2

I am trying to create a cluster in Dataproc using google-cloud-python library, however, when setting region = 'us-central1' I get below exception:

google.api_core.exceptions.InvalidArgument: 400 Region 'us-central1' is invalid.
Please see https://cloud.google.com/dataproc/docs/concepts/regional-endpoints
for additional information on regional endpoints

Code (based on example):

#!/usr/bin/python

from google.cloud import dataproc_v1

client = dataproc_v1.ClusterControllerClient()

project_id = 'my-project'
region = 'us-central1'
cluster = {...}

response = client.create_cluster(project_id, region, cluster)
tix
  • 2,138
  • 11
  • 18

3 Answers3

4

Dataproc uses region field for routing REST requests, however, the field is not used in gRPC clients (hence the error).

Only the global multiregion can be accessed through the default endpoint.
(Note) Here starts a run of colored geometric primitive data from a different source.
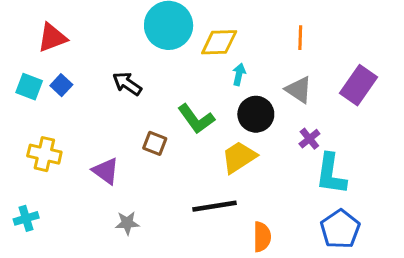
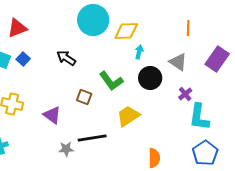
orange line: (300, 38) -> (188, 28), moved
yellow trapezoid: (239, 157) -> (128, 116), moved
black line: (214, 206) -> (92, 138), moved

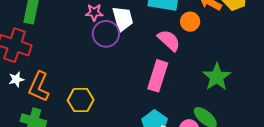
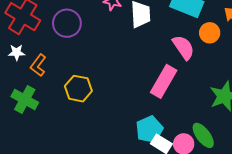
purple circle: (106, 34) -> (67, 23), moved
orange L-shape: (39, 87) -> (38, 65), size x0.7

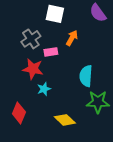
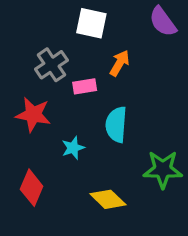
red star: (33, 69) -> (33, 115), moved
cyan semicircle: (86, 76) -> (116, 125), moved

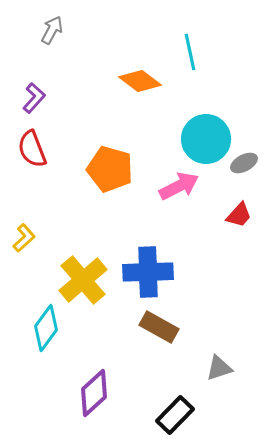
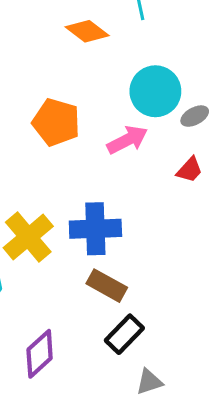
gray triangle: (219, 368) -> (149, 382), moved
black rectangle: (175, 415) -> (124, 334), moved

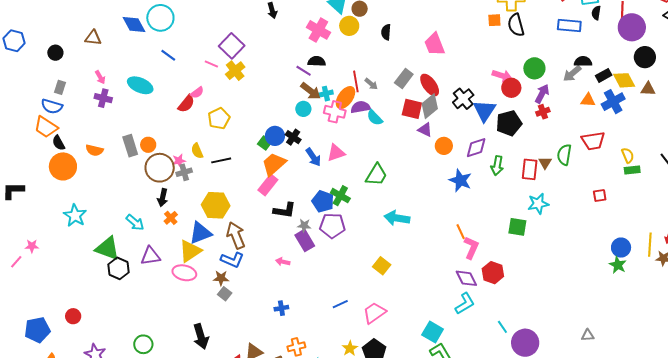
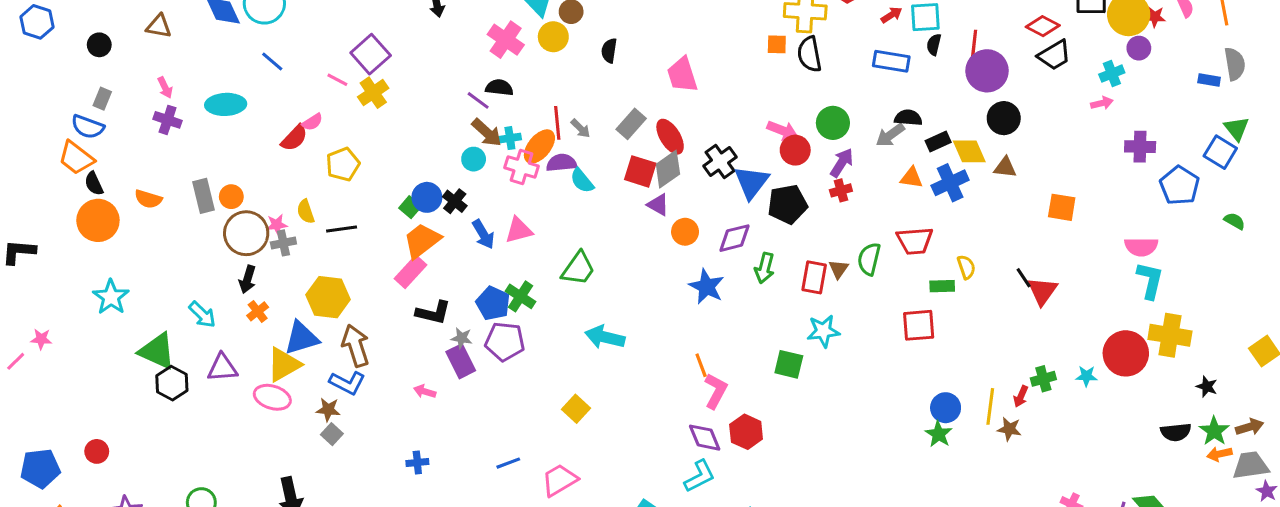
cyan ellipse: (140, 85) -> (226, 104), turned -30
green rectangle: (632, 170) -> (942, 286), moved
red square: (600, 195) -> (919, 325), size x1.6

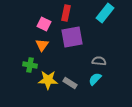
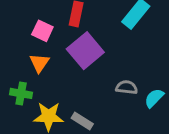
purple square: (72, 37) -> (85, 51), turned -30
cyan semicircle: (95, 79) -> (154, 98), moved

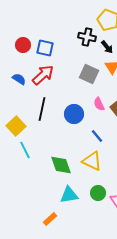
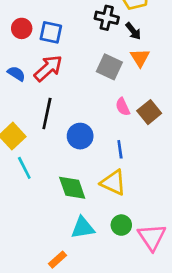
blue circle: (74, 114) -> (80, 136), moved
blue line: (97, 136) -> (120, 149), turned 32

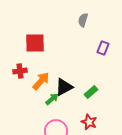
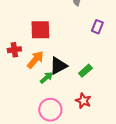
red square: (35, 43) -> (40, 30), moved

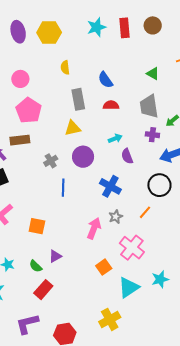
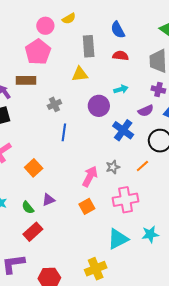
yellow semicircle: (65, 68) -> (69, 19), moved, turned -120
pink circle: (20, 79) -> (45, 26), moved
purple semicircle: (127, 156) -> (146, 111), moved, turned -98
purple circle: (83, 157) -> (99, 106), moved
blue cross: (110, 186) -> (123, 130), moved
orange square: (37, 226) -> (34, 168), turned 30
pink cross: (132, 248) -> (126, 200), turned 35
orange square: (104, 267) -> (87, 206), moved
To use a regional endpoint such as us-central1, you have to configure the endpoint to address on the client's transport.

The Dataproc regional endpoints follow this pattern: <region>-dataproc.googleapis.com:443. The region field should be set to the same value as the region in the endpoint.

Example:

#!/usr/bin/python

from google.cloud import dataproc_v1
from google.cloud.dataproc_v1.gapic.transports import cluster_controller_grpc_transport

transport = cluster_controller_grpc_transport.ClusterControllerGrpcTransport(
    address='us-central1-dataproc.googleapis.com:443')
client = dataproc_v1.ClusterControllerClient(transport)

project_id = 'my-project'
region = 'us-central1'
cluster = {...}

response = client.create_cluster(project_id, region, cluster)
tix
  • 2,138
  • 11
  • 18
  • [The related issue](https://github.com/googleapis/google-cloud-python/issues/5884#issuecomment-494879727) was raised in **google-cloud-python** repository, so probably they will make it easier to manage someday. – GoodDok Sep 18 '19 at 09:04
1

As for now, the recommended way to change the default API endpoint is to use client_options:

client_options (Union[dict, google.api_core.client_options.ClientOptions]) – Client options used to set user options on the client. API Endpoint should be set through client_options.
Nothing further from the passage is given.